Substance Abuse and Addiction
To manage lockdown stress, many have found themselves self-medicating and kicking back on old habits, which is exactly what prior research suggests. When the economy falls, the use of alcohol and other drugs tends to spike—especially among those who lose their jobs. Along with many financial stressors, spending more time at home intensifies the propensity for use, which stay-at-home orders and social distancing guidelines have only helped worsen.
People also seek out many addictive substances to find relief from social disconnection—which the brain can interpret as physical pain. That’s why it’s no surprise that the lockdowns have helped spell doom for those already suffering with addiction. Alone, it’s more difficult to resist relapse and misuse.

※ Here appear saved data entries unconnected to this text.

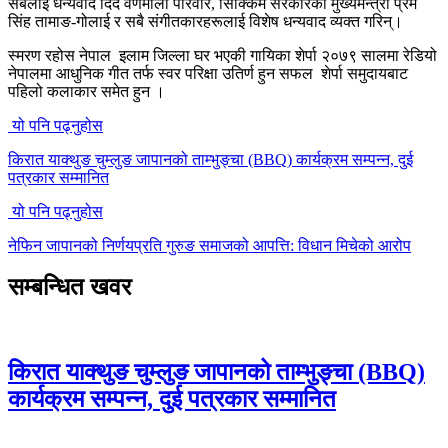
सबैलाई धन्यवाद दिँदै वर्णमाला परिवार, सिक्किम सरकारका मुख्यमन्त्री प्रेम
सिंह तामाङ-गोलाई र सबै संगीतकारहरूलाई विशेष धन्यवाद व्यक्त गरिन्।
स्मरण रहोस नेपाल इलाम जिल्ला घर भएकी गायिका शेर्पा २०७९ ‍सालमा रेडियो
नेपालमा आधुनिक गीत तर्फ स्वर परिक्षा उतिर्ण हुन सफल शेर्पा समुदायबाट
पहिलो कलाकार समेत हुन ।
यो पनि पढ्नुहोस
किरात याक्थुङ चुम्लुङ जापानको ताम्भुङ्चा (BBQ) कार्यक्रम सम्पन्न, दुई
पत्रकार सम्मानित
यो पनि पढ्नुहोस
नेफिन जापानको निर्णयप्रति गुरुङ समाजको आपत्ति: विधान मिचेको आरोप
सम्बन्धित खवर
किरात याक्थुङ चुम्लुङ जापानको ताम्भुङ्चा (BBQ)
कार्यक्रम सम्पन्न, दुई पत्रकार सम्मानित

For the week ending April 25, year-over-year total off-trade alcohol sales were up 26.4 percent, down from a high of 55 percent in March when the lockdowns began. Online sales have exploded—recently growing in excess of 500 percent. But that’s not all because of people stocking up. The data has shown that more people have been buying more alcohol, of a higher proof and at a more frequent pace. That means that both consumption and sales have faced a significant uptick. Even as the rate of sales growth has slowly decreased in mid-April, year-over-year increases have remained quite high.
Alcoholics Anonymous and other nonemergency addiction resources have not been deemed “essential,” leaving those recovering to find help online or over the phone. Activity on internet support groups has shot through the roof, as have calls to addiction helplines. Many former addicts have fallen into relapse after years of sobriety, sending them back into the mire of struggles that they long thought they’d escaped.

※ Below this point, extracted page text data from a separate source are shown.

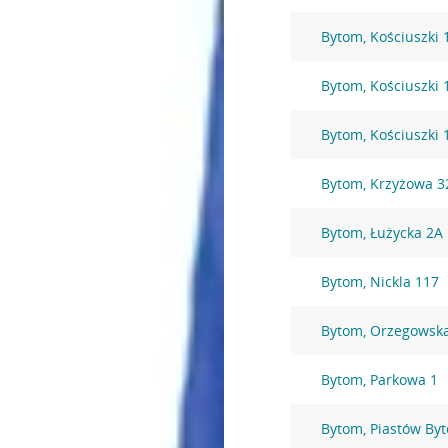
Bytom, Kościuszki 
Bytom, Kościuszki 
Bytom, Kościuszki 
Bytom, Krzyżowa 3
Bytom, Łużycka 2A
Bytom, Nickla 117
Bytom, Orzegowsk
Bytom, Parkowa 1
Bytom, Piastów By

Hard drug use is also on the rise—which is frightening, as the opioid crisis had already been wreaking havoc across the country. Call volume at the Substance Abuse and Mental Health Services Administration (SAMHSA) National Hotline was five times higher at the end of March than it had been at the beginning of the month, and harm reduction centers are operating at limited capacity. That’s left addicts with little recourse besides continued use.

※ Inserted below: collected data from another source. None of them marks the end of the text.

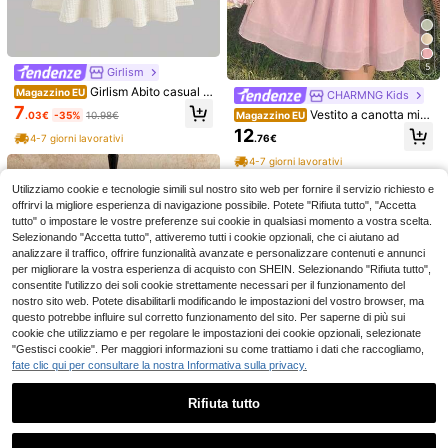
5
Girlism
Girlism Abito casual e
Magazzino EU
CHARMNG Kids
5
d elegante per ragazze adolescent
7
Vestito a canotta mini
Magazzino EU
.03€
-35%
10.98€
i, adatto per vacanze. Abito a tubin
malista di colore unito per ragazze
Abito in maglia con co
Magazzino EU
12
o in maglia bianca con spalle e bust
4-7 giorni lavorativi
.76€
adolescenti
lletto quadrato, maniche a volant, c
o arricciati, mini abito a-line, colore
8
Pitira
.44€
olore avorio tinta unita, adatto per u
blu navy, grazioso
4-7 giorni lavorativi
Pitira Abito bianco a c
so quotidiano, elegante, per feste, a
Magazzino EU
4-7 giorni lavorativi
ollo alto senza maniche in maglia te
ppuntamenti, raduni familiari, laure
14
Utilizziamo cookie e tecnologie simili sul nostro sito web per fornire il servizio richiesto e
.98€
sturizzata per ragazze adolescenti,
a, vacanze
offrirvi la migliore esperienza di navigazione possibile. Potete "Rifiuta tutto", "Accetta
adatto per feste, celebrazioni, Capo
4-7 giorni lavorativi
tutto" o impostare le vostre preferenze sui cookie in qualsiasi momento a vostra scelta.
danno, occasioni formali, feste, com
Selezionando "Accetta tutto", attiveremo tutti i cookie opzionali, che ci aiutano ad
pleanni, uso quotidiano, festival, rad
analizzare il traffico, offrire funzionalità avanzate e personalizzare contenuti e annunci
uni familiari ed eventi speciali, carin
o, elegante, moda vintage, adatto p
per migliorare la vostra esperienza di acquisto con SHEIN. Selezionando "Rifiuta tutto",
er il ritorno a scuola, feste eleganti,
consentite l'utilizzo dei soli cookie strettamente necessari per il funzionamento del
appuntamenti, pendolarismo, matri
nostro sito web. Potete disabilitarli modificando le impostazioni del vostro browser, ma
moni, feste di compleanno, balli, abi
questo potrebbe influire sul corretto funzionamento del sito. Per saperne di più sui
ti da damigella, cene formali, gala, l
cookie che utilizziamo e per regolare le impostazioni dei cookie opzionali, selezionate
auree
"Gestisci cookie". Per maggiori informazioni su come trattiamo i dati che raccogliamo,
fate clic qui per consultare la nostra Informativa sulla privacy.
Rifiuta tutto
6
Mostra articoli simili in magazzino
Vedi Tutto
4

Research indicates that even in periods of decreased income, drug use remains constant. Throughout the present crisis, addicts have remained addicts and still need their fix, despite recent disruptions in the meth and heroin supply chains. To avoid withdrawal symptoms, many switch to different substances, dealers, and means of ingestion—making use more imprecise and risky. There’s also the fear that addicts who have stockpiled substances are using them at a quicker pace. As with suicides, national data has yet to emerge, but some municipal and county offices have already reported a substantial jump in overdoses since the lockdown began. Although lockdowns are temporary, their effects can be irreversible.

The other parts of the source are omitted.